**Data in this exercise**
————
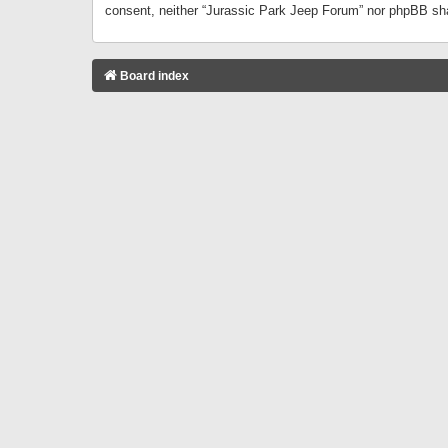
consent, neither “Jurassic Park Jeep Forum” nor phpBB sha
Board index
————
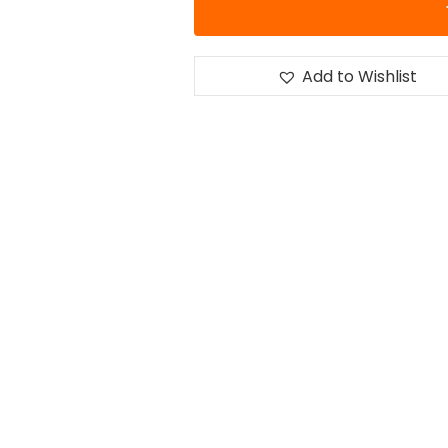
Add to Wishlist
————
**Exercise**
For this task, write out exactly the lines of the entries above, starting at the line with "nor phpBB sha" and ending at the line with "Board index", both included, and no others.

**Exercise result**
consent, neither “Jurassic Park Jeep Forum” nor phpBB sha
Board index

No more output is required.